The Tears of Angels
PublisherSevern House
Date Published29 February 2016
Price£ 8.99

The Tears of Angels

by Caro Ramsay

A gruesome murder forces DCI Anderson and DI Costello to reopen an old case into the violent death of two boys.


Scotland, in the hands of Caro Ramsay, can be a grim place. A 92-year-old woman is deliberately set alight and burned to death in her own home. A woman going out into her fields one morning finds a severed hand tied to a rope attached to one of her horses. It appears that a man was tied between the two animals and dismembered when they were driven apart.

Evidence found on the dead man leads the police to believe that they’ve finally caught up with Warren McAvoy, someone they’ve been trying to find for over a year. The man is believed to have murdered two boys on an island in Loch Lomond, and there’s a possible connection to an earlier death of a child there as well.

The Tears of Angels has as many twists and turns as some of the single-track roads of the Scottish Highlands. Several stories twine expertly together, drawing every closer whilst still managing to remain tantalisingly apart. DCI Colin Anderson and the ever-sarcastic DI Freddie Costello pick their way through the case, doing their best to keep the press at arm’s length. Which never turns out to be an easy job, especially when it turns out that there has been a massive case of mistaken identity.

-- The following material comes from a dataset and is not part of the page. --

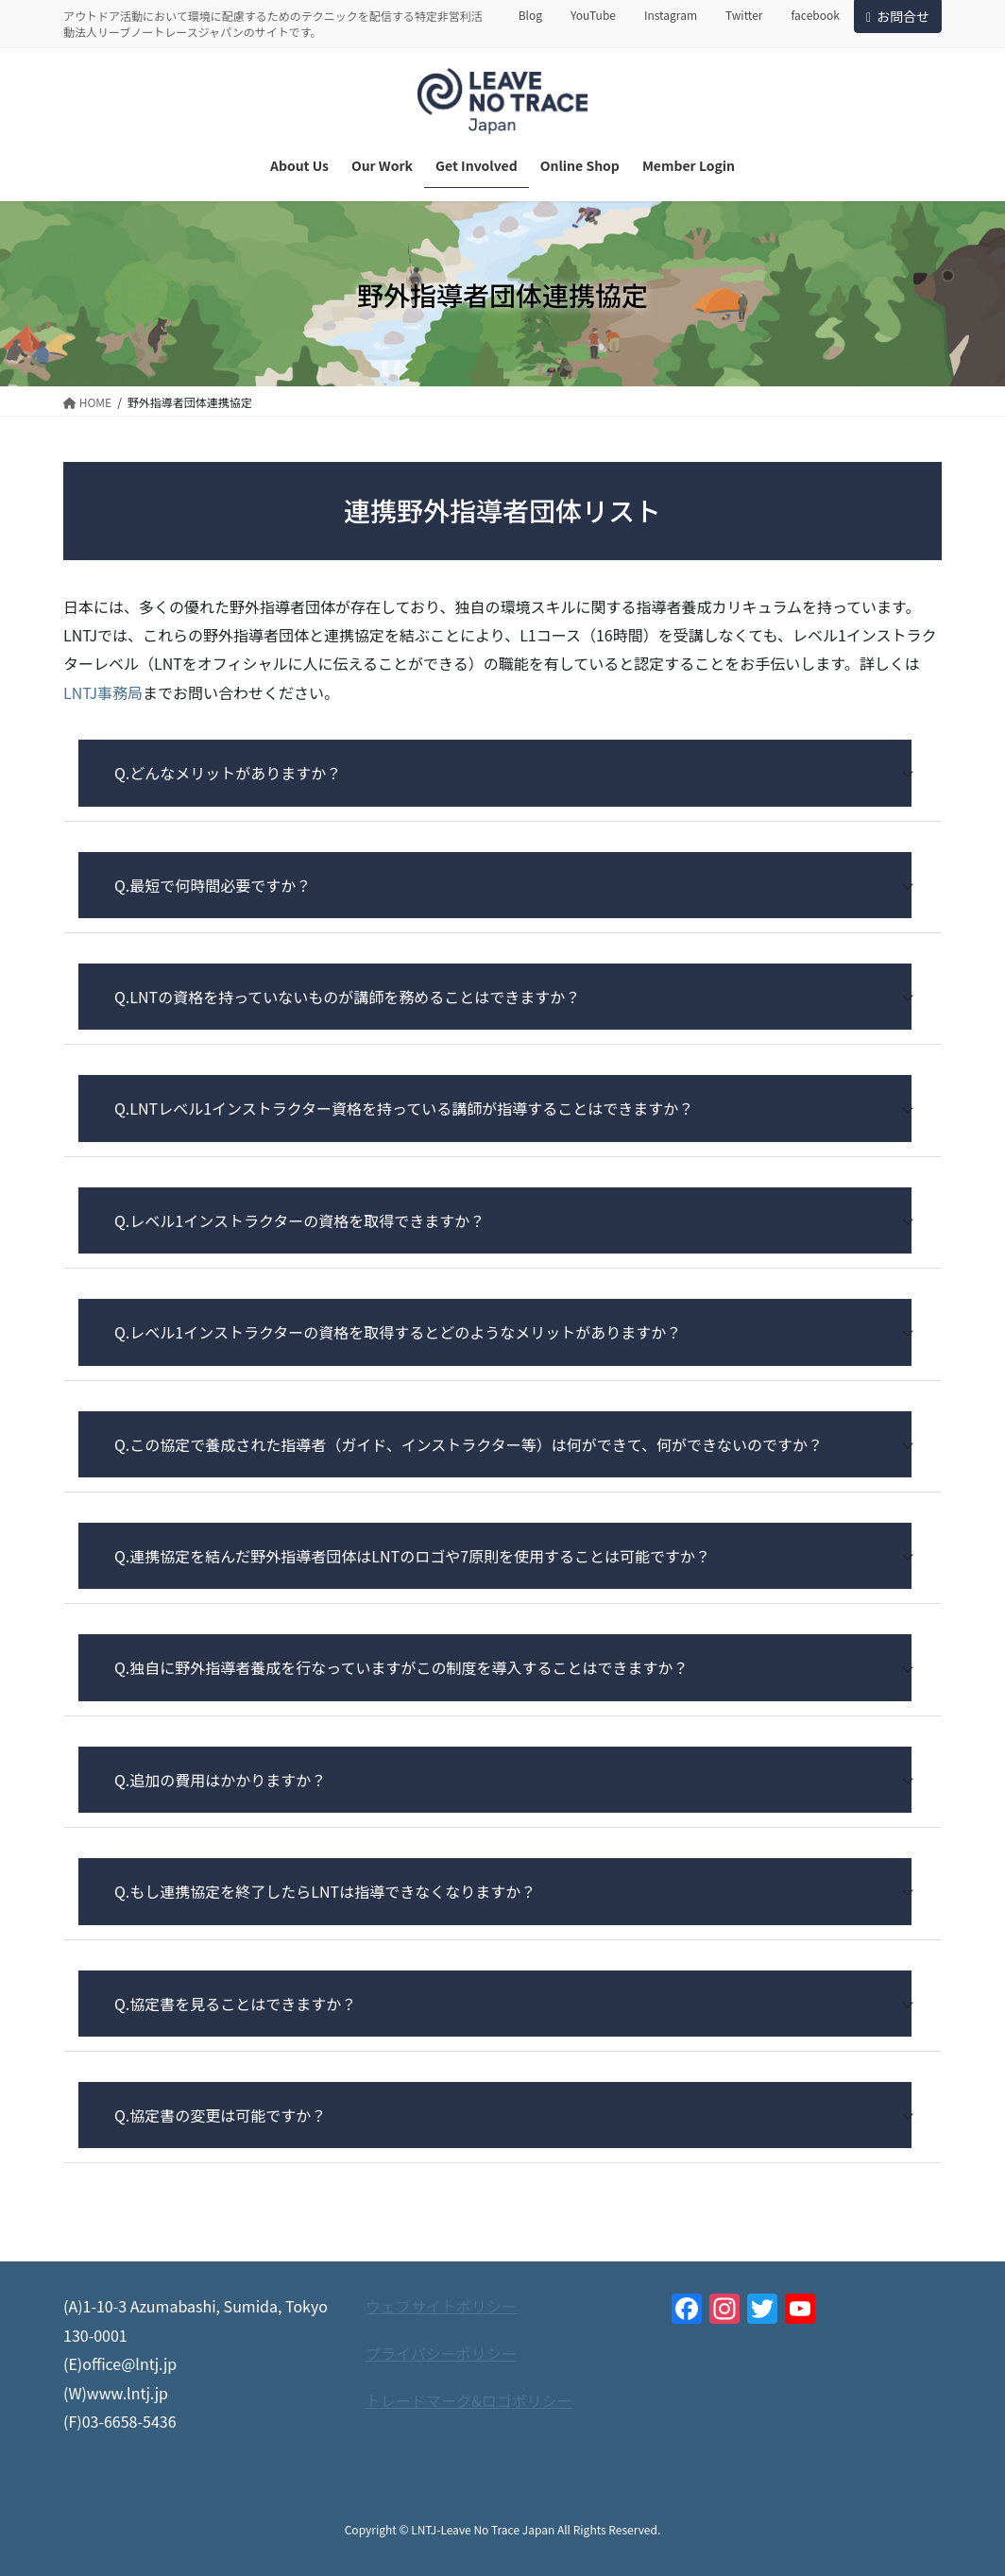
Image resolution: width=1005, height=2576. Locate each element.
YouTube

Anderson, never the liveliest of characters, is struggling with the aftermath of an affair that’s nearly destroyed his marriage. Costello is as sharp as ever, and her caustic asides provide some light relief in what is a fairly unrelentingly dark narrative. To make sense of the death of the man they believe to be Warren McAvoy, it’s necessary for Anderson’s team to go back over the original investigation into the death of the two boys, something that doesn’t go down well with the original team. Things take a further sinister turn when the detective in charge goes missing.

Tears of Angels is complex but Ramsay always plays fair with the reader and the reveals, when they finally come, are never wholly out of left field, which always makes for a more satisfactory read. There’s little by way of unnecessary exposition and on a couple of occasions I did have to go back a few pages to check I was following everything – I was probably just reading a little too fast at the time to find out what happened next!